Money should be taken from this year's general further education budget to rescue the troubled Train to Gain scheme, independent learning providers have said.
Training organisations need money now to honour employer contracts and avoid laying off assessment staff, the Association of Learning Providers (ALP) said this week.
The Learning and Skills Council told providers to stop taking on new trainees from April 2009 amid fears that soaring demand would outstrip this year's pound;925 million budget.
Likening the situation to the debacle over capital funding, the ALP said efforts to train workers for the economic upturn were being thwarted by a lack of Train to Gain cash.
Graham Hoyle, ALP's chief executive, said: "After months of talking, the situation now needs resolving urgently. Proposed solutions, which don't require extra money, are on the table and we urge the Government to implement them immediately.

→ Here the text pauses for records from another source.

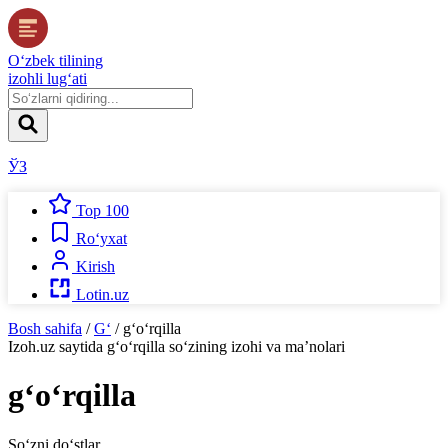
O‘zbek tilining
izohli lug‘ati
ЎЗ
Top 100
Ro‘yxat
Kirish
Lotin.uz
Bosh sahifa
/
G‘
/
g‘o‘rqilla
Izoh.uz
saytida
g‘o‘rqilla
so‘zining izohi va ma’nolari
g‘o‘rqilla
So‘zni do‘stlar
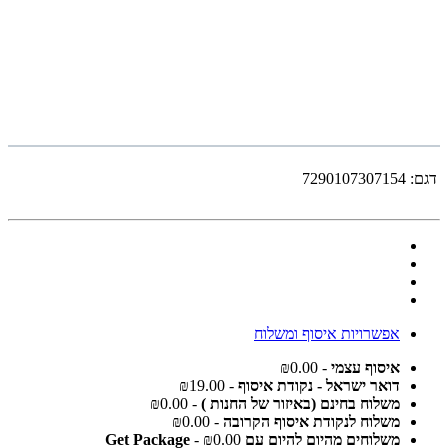
דגם:
7290107307154
אפשרויות איסוף ומשלוח
איסוף עצמי
- ₪0.00
דואר ישראל - נקודת איסוף
- ₪19.00
משלוח בחינם (באיזור של החנות )
- ₪0.00
משלוח לנקודת איסוף הקרובה
- ₪0.00
משלוחים מהיום להיום עם Get Package
- ₪0.00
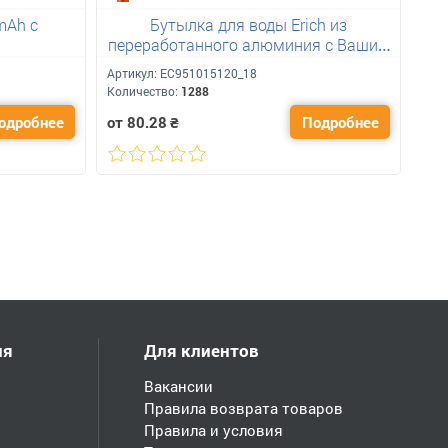
mAh с
Бутылка для воды Erich из
переработанного алюминия с Вашим
лого 400 мл
Артикул:
ЕС951015120_18
Количество:
1288
одробнее
от 80.28
₴
Подробнее
ия
Для клиентов
Вакансии
Правила возврата товаров
Правила и условия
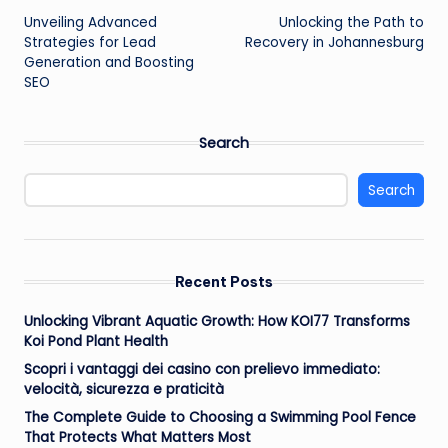
Unveiling Advanced
Unlocking the Path to
navigation
Strategies for Lead
Recovery in Johannesburg
Generation and Boosting
SEO
Search
Search
Recent Posts
Unlocking Vibrant Aquatic Growth: How KOI77 Transforms
Koi Pond Plant Health
Scopri i vantaggi dei casino con prelievo immediato:
velocità, sicurezza e praticità
The Complete Guide to Choosing a Swimming Pool Fence
That Protects What Matters Most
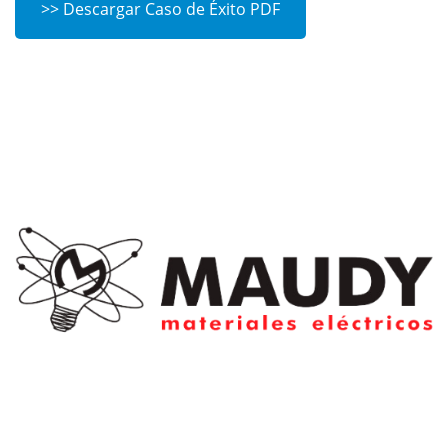
>> Descargar Caso de Éxito PDF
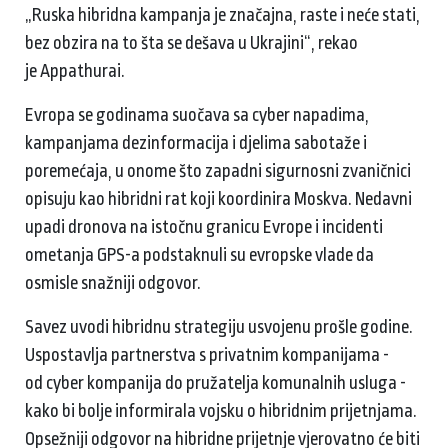
„Ruska hibridna kampanja je značajna, raste i neće stati,
bez obzira na to šta se dešava u Ukrajini“, rekao
je Appathurai.
Evropa se godinama suočava sa cyber napadima,
kampanjama dezinformacija i djelima sabotaže i
poremećaja, u onome što zapadni sigurnosni zvaničnici
opisuju kao hibridni rat koji koordinira Moskva. Nedavni
upadi dronova na istočnu granicu Evrope i incidenti
ometanja GPS-a podstaknuli su evropske vlade da
osmisle snažniji odgovor.
Savez uvodi hibridnu strategiju usvojenu prošle godine.
Uspostavlja partnerstva s privatnim kompanijama -
od cyber kompanija do pružatelja komunalnih usluga -
kako bi bolje informirala vojsku o hibridnim prijetnjama.
Opsežniji odgovor na hibridne prijetnje vjerovatno će biti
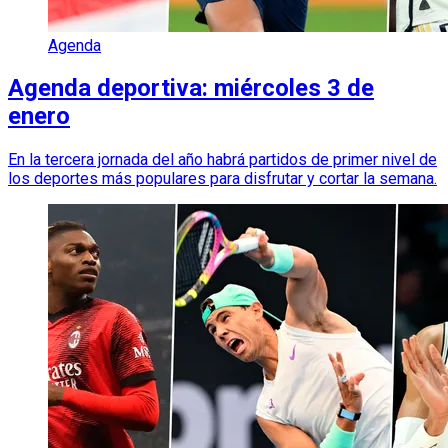
Agenda
Agenda deportiva: miércoles 3 de
enero
En la tercera jornada del año habrá partidos de primer nivel de
los deportes más populares para disfrutar y cortar la semana.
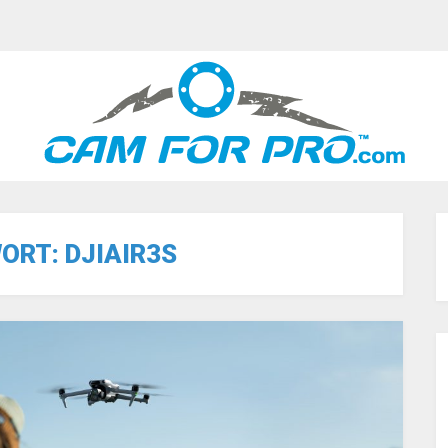
ORT:
DJIAIR3S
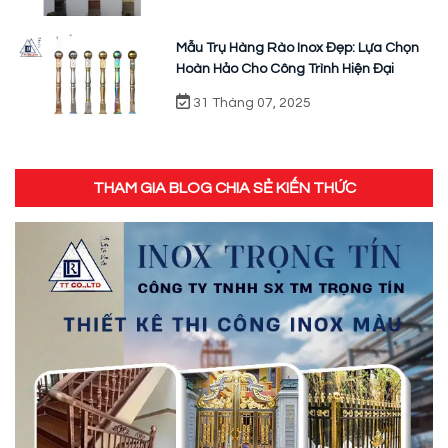
Mẫu Trụ Hàng Rào Inox Đẹp: Lựa Chọn
Hoàn Hảo Cho Công Trình Hiện Đại
31 Tháng 07, 2025
THAM GIA BLOG CHIA SẺ KIẾN THỨC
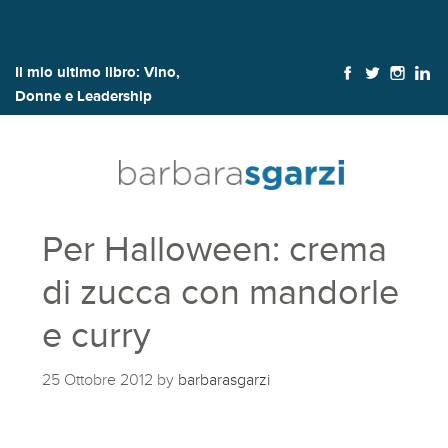
Il mio ultimo libro:
Vino,
Donne e Leadership
Per Halloween: crema
di zucca con mandorle
e curry
25 Ottobre 2012
by
barbarasgarzi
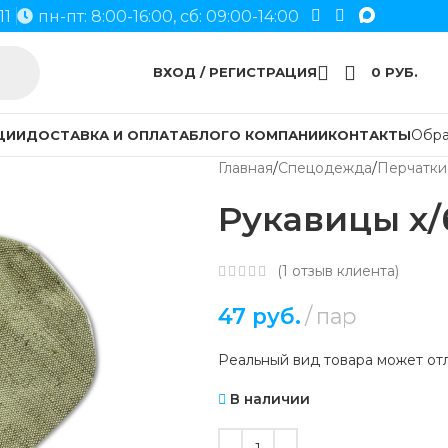
11
пн-пт: 8:00-16:00, сб: 09:00-14:00
ВХОД / РЕГИСТРАЦИЯ
0
РУБ.
Обра
ЦИИ
ДОСТАВКА И ОПЛАТА
БЛОГ
О КОМПАНИИ
КОНТАКТЫ
Главная
Спецодежда
Перчатки
Рукавицы х/б
(
1
отзыв клиента)
47
руб.
пар
Реальный вид товара может отл
В наличии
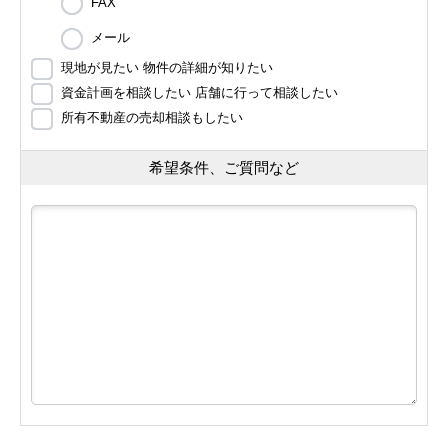
FAX
メール
現地が見たい 物件の詳細が知りたい
資金計画を相談したい 店舗に行って相談したい
所有不動産の売却相談もしたい
希望条件、ご質問など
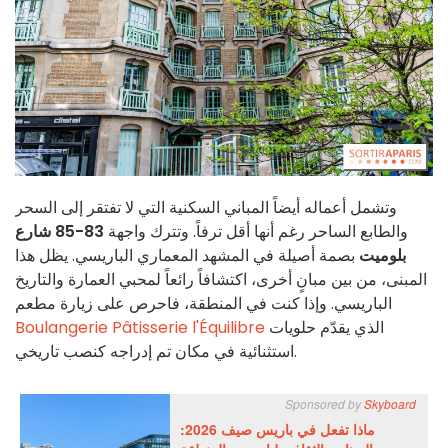
وتشمل أعماله أيضاً المباني السكنية التي لا تفتقر إلى السحر
والطابع الساحر رغم أنها أقل ترفاً. وتترك واجهة
83-85 شارع
بلوميت
بصمة أصيلة في المشهد المعماري الباريسي. يظل هذا
المبنى، من بين مبانٍ أخرى، اكتشافاً رائعاً لمحبي العمارة والتاريخ
الباريسي. وإذا كنت في المنطقة، فاحرص على زيارة مطعم
الذي يقدّم حلويات
Boulangerie Pâtisserie l'Équilibre
استثنائية في مكان تم إدراجه كنصب تاريخي.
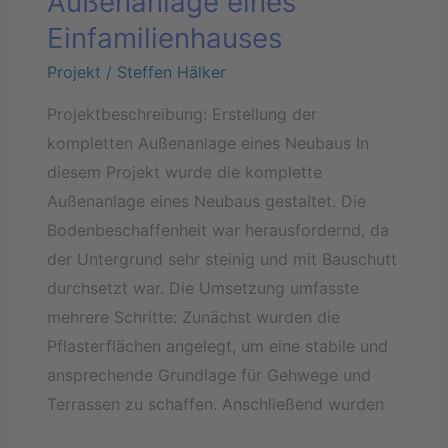
Außenanlage eines
Einfamilienhauses
Projekt
/
Steffen Hälker
Projektbeschreibung: Erstellung der
kompletten Außenanlage eines Neubaus In
diesem Projekt wurde die komplette
Außenanlage eines Neubaus gestaltet. Die
Bodenbeschaffenheit war herausfordernd, da
der Untergrund sehr steinig und mit Bauschutt
durchsetzt war. Die Umsetzung umfasste
mehrere Schritte: Zunächst wurden die
Pflasterflächen angelegt, um eine stabile und
ansprechende Grundlage für Gehwege und
Terrassen zu schaffen. Anschließend wurden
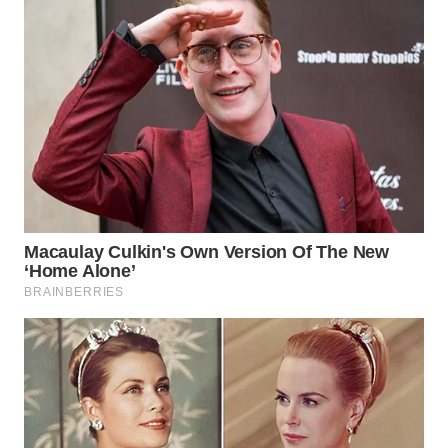
WN
LIKUPANG
WN
LABUANBAJO
WN
BORNEO
Wahana
Media
Group
WAHANA
NEWS
WAHANA
TANI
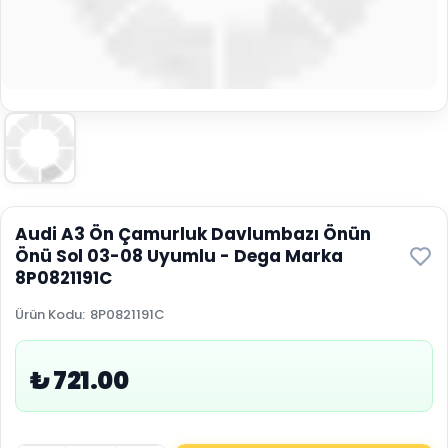
Audi A3 Ön Çamurluk Davlumbazı Önün
Önü Sol 03-08 Uyumlu - Dega Marka
8P0821191C
Ürün Kodu
:
8P0821191C
₺ 721.00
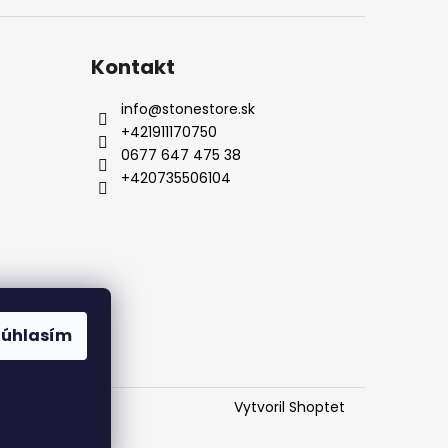
Kontakt
info
@
stonestore.sk
+421911170750
0677 647 475 38
+420735506104
od
Kontakty
Súhlasím
Vytvoril Shoptet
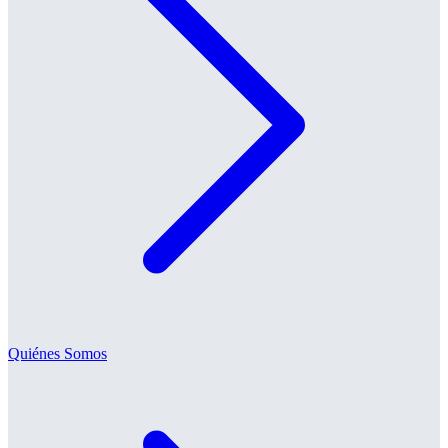
Quiénes Somos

"With businesses needing to be competitive to fight the recession, it seems strange, and potentially damaging to the economy, that many can go a whole year without being able to start workers on the Government's flagship training scheme."
The ALP proposes moving money from the mainstream FE budget to Train to Gain in the current financial year with the amount being "repaid" in the next one.
It also wants access to the entire year's funding rather than having it split into two tranches as at present. It says this would allow providers to spread trainee recruitment more evenly over the coming months.
A growing number of providers are contacting ALP with concerns.
Jane Gretton, vocational qualifications manager at Southend University Hospital NHS Foundation Trust, said: "The stop-start nature of this issue brings difficulty because we cannot create a smooth training schedule for our staff."
Shawn Brown, executive banqueting manager of Zest Caterers in Milton Keynes, added: "We have put a large percentage of our next group off on this round of training, which is obviously a disappointment to them."